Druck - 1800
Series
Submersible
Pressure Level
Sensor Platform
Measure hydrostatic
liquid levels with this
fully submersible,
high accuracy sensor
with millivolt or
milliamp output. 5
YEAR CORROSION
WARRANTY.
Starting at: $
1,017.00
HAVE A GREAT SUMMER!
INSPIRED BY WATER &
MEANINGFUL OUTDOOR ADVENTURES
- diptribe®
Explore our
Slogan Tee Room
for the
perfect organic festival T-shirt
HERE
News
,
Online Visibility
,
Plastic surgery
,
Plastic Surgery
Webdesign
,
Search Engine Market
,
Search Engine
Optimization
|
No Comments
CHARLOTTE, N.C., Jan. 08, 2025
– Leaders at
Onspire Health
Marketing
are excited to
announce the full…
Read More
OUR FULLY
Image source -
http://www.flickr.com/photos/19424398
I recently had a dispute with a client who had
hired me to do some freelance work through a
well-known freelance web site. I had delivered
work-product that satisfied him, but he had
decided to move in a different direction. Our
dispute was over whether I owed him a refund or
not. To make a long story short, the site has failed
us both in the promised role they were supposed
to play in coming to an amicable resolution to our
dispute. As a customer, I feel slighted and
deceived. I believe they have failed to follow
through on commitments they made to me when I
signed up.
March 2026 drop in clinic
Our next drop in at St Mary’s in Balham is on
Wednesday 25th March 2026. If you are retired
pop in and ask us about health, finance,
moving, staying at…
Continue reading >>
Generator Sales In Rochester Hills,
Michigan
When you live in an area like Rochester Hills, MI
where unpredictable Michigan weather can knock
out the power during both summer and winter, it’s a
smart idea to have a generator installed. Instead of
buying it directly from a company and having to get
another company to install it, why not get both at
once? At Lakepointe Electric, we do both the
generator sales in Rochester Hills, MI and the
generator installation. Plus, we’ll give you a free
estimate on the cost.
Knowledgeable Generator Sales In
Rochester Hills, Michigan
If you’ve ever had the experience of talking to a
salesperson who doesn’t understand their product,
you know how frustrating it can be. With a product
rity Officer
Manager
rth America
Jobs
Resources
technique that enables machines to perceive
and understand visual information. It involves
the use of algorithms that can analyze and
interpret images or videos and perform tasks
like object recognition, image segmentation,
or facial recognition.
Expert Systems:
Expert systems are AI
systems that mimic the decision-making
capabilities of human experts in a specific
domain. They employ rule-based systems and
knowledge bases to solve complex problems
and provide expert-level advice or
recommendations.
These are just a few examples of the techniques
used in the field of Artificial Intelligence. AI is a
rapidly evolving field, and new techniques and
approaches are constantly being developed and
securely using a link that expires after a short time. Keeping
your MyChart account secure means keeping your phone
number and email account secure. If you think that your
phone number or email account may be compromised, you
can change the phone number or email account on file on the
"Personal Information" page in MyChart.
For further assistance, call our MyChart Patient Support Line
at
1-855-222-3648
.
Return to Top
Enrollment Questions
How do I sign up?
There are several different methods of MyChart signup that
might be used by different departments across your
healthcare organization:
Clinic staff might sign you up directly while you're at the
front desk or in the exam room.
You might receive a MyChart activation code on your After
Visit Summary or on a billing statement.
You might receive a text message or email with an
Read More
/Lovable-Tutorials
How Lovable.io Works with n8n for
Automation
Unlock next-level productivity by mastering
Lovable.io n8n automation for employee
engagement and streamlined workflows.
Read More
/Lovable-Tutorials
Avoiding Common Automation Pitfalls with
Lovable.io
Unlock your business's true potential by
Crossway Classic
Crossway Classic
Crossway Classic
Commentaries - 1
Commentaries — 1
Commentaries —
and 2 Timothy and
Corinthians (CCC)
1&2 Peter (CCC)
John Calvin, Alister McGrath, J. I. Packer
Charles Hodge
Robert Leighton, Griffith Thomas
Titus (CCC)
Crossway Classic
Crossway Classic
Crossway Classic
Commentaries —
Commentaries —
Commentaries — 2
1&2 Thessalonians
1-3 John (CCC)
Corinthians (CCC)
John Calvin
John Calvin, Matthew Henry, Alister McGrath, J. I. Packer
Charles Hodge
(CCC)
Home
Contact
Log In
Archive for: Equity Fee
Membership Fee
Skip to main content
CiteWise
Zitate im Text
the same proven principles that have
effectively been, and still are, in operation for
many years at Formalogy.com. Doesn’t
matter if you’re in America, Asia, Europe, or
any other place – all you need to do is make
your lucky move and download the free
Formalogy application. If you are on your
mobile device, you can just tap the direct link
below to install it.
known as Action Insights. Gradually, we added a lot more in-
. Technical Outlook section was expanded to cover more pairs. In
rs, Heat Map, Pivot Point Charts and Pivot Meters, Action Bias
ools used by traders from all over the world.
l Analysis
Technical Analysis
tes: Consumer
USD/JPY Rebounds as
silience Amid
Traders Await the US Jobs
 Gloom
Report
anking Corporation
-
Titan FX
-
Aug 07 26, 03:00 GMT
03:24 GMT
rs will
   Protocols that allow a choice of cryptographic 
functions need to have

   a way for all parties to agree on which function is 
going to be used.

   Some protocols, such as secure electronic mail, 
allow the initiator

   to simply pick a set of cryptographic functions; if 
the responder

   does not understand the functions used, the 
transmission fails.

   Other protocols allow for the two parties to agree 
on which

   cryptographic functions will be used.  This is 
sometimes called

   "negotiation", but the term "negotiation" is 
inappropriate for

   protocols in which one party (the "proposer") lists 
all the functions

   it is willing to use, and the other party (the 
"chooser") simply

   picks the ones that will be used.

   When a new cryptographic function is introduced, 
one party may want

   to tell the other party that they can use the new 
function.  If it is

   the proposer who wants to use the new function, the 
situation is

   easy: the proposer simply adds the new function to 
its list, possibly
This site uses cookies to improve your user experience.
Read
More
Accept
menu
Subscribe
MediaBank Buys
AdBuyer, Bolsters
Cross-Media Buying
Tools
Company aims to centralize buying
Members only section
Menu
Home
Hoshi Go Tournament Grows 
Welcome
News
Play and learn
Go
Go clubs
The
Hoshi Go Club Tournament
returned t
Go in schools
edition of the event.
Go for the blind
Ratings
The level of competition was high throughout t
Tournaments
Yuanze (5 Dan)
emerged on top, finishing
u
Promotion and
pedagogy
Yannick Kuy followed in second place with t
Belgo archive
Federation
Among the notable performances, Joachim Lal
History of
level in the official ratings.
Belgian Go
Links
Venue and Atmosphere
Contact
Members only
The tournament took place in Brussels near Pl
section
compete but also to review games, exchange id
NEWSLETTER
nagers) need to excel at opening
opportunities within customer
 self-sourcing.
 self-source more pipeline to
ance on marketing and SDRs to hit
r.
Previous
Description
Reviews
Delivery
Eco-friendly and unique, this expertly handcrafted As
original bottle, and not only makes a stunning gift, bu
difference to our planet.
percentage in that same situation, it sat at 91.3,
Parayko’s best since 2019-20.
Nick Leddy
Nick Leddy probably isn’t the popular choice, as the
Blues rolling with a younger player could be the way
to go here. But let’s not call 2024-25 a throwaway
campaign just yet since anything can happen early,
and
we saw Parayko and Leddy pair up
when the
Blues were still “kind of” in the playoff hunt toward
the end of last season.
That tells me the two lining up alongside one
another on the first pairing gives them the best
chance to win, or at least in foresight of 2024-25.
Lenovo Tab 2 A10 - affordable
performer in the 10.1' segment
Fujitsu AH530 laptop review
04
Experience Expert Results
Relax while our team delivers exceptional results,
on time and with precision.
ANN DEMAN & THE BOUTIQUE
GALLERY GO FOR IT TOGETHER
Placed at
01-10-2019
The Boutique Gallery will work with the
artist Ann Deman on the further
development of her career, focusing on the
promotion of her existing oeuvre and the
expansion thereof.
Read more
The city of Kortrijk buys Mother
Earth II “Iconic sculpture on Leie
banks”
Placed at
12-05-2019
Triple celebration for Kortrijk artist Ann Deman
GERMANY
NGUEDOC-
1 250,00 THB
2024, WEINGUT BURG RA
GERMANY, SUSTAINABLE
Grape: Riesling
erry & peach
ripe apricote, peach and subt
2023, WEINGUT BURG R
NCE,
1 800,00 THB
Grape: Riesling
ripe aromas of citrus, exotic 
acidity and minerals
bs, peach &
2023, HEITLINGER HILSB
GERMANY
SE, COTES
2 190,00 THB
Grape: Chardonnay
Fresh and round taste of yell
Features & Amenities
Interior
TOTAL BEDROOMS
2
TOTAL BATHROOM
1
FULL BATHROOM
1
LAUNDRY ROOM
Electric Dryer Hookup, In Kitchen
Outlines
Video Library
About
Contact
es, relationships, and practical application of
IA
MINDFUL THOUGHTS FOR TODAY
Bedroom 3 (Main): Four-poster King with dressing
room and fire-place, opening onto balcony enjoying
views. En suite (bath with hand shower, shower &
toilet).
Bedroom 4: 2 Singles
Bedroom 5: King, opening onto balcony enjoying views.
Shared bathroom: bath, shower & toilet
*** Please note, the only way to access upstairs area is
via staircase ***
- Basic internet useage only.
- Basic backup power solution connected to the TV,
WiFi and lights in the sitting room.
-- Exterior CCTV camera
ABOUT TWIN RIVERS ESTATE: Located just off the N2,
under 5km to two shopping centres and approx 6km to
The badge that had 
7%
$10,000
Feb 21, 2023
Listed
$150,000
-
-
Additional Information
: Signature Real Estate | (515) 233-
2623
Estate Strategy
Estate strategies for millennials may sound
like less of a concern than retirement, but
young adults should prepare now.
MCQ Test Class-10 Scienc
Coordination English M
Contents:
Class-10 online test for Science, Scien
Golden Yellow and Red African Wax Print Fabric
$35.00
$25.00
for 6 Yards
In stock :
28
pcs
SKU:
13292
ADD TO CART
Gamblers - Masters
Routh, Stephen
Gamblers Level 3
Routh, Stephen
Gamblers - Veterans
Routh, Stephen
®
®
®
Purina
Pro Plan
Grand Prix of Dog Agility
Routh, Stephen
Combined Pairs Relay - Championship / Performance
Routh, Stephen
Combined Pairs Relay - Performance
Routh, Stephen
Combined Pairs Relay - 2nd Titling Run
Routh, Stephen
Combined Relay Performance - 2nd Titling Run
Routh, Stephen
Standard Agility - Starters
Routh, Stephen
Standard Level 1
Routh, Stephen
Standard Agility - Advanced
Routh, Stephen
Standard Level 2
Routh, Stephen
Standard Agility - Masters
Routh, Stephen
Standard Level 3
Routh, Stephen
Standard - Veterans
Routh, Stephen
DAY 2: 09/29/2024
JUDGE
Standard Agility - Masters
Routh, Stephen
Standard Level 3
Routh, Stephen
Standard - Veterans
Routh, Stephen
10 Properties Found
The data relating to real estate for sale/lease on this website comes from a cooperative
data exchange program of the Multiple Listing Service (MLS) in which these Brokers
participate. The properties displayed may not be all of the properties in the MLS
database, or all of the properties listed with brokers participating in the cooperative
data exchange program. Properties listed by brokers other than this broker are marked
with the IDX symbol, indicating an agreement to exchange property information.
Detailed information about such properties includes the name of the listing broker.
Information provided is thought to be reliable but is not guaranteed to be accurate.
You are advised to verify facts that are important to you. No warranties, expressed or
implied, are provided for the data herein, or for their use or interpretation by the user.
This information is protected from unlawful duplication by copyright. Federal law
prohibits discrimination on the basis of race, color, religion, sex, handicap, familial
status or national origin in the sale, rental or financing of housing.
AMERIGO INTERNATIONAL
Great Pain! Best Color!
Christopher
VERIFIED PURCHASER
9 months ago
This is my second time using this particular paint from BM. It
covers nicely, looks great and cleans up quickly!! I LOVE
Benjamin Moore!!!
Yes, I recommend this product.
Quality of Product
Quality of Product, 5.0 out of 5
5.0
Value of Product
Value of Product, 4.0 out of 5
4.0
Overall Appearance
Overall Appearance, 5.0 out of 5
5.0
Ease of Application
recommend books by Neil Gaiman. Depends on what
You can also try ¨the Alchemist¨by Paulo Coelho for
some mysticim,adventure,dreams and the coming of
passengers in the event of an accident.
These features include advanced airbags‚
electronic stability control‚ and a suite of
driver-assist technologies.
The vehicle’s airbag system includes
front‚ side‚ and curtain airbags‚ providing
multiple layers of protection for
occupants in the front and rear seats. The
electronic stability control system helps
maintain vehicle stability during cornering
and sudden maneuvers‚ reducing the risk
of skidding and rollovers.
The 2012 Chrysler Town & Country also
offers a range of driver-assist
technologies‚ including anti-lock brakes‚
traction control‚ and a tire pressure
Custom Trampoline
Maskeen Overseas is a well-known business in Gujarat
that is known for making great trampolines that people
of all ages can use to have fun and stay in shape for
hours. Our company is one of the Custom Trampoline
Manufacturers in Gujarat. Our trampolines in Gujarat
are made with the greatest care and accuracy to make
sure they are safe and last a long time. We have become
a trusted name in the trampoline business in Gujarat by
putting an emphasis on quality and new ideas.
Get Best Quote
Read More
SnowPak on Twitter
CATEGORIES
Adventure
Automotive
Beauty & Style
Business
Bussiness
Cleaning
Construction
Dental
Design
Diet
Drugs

● **PROBLEM DESCRIPTION**
Transcribe the lines above between the line holding "promotion of her existing oeuvre and the" and the line holding "room and fire-place, opening", inclusive, exactly as they stand and with nothing added.

● **PROBLEM SOLUTION**
promotion of her existing oeuvre and the
expansion thereof.
Read more
The city of Kortrijk buys Mother
Earth II “Iconic sculpture on Leie
banks”
Placed at
12-05-2019
Triple celebration for Kortrijk artist Ann Deman
GERMANY
NGUEDOC-
1 250,00 THB
2024, WEINGUT BURG RA
GERMANY, SUSTAINABLE
Grape: Riesling
erry & peach
ripe apricote, peach and subt
2023, WEINGUT BURG R
NCE,
1 800,00 THB
Grape: Riesling
ripe aromas of citrus, exotic 
acidity and minerals
bs, peach &
2023, HEITLINGER HILSB
GERMANY
SE, COTES
2 190,00 THB
Grape: Chardonnay
Fresh and round taste of yell
Features & Amenities
Interior
TOTAL BEDROOMS
2
TOTAL BATHROOM
1
FULL BATHROOM
1
LAUNDRY ROOM
Electric Dryer Hookup, In Kitchen
Outlines
Video Library
About
Contact
es, relationships, and practical application of
IA
MINDFUL THOUGHTS FOR TODAY
Bedroom 3 (Main): Four-poster King with dressing
room and fire-place, opening onto balcony enjoying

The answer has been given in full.